The lump sum plans pay a cash benefit directly to you upon diagnosis. Here is where we need to determine what amount fits your specific needs and budget. The rule of thumb is to cover six months of bills, at a minimum. You may also need to cover the deductible and co-insurance of your health plan. Together, this will provide you the benefit amount needed.
Where do I purchase these plans?
As this type of coverage becomes more visible and people are made aware of the benefits, then everyone will begin to offer this product. We feel the agent plays a tremendous role in explaining the benefits of plans available and determining what is best for you. An agent is the professional in this picture and should be trusted to help.
There are plenty of online sites making these plans available, but we still promote the use of a professional agent. You may also purchase plans through your workplace and you should do your homework as to plans available if no agent is available to help. Associations and credit unions are another good source for purchase.
Do I qualify for coverage?
Most offerings are "simplified issue,” and they are generally for lump sum amounts under $70,000. Simplified issue is generally a few medical questions and with all “no” answers, you qualify. Benefits over $70,000 are subject to the underwriting process.
You may find “guaranteed issue” plans in the group setting and it is exactly that, guaranteed issue.
You may even qualify if you have been diagnosed in the past with cancer, heart attack or stroke.
Am I over-insured?
Let me ask these questions: How many benefit dinners have you seen being held in your community for someone that does not have enough money to cover their bills when they have been stricken with a critical condition? How many families have you seen struggle with their finances due to medical bills from a critical illness? How many folks have you seen lose their home due to being diagnosed with a critical condition?

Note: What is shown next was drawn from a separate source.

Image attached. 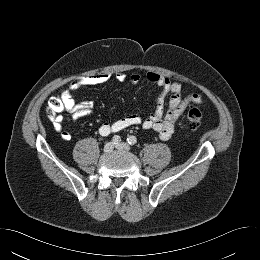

These plans are relatively inexpensive for the value they provide. They can be used by small or large business owners to help protect their business if they are off work due to a critical illness.
Do I need this coverage if I have disability coverage?
Disability plans pay you a benefit when you are off work a set amount of time, which is called a waiting or qualification period. Most plans vary from 14 to 90 days before a benefit is paid. When the benefit is paid, you are going to receive approximately 60 percent of your earnings.
Where does the money come from to carry you through your waiting period? Where does the money come from to replace the other 40 percent of your pay? My answer is, yes, you should have this coverage along with your disability coverage.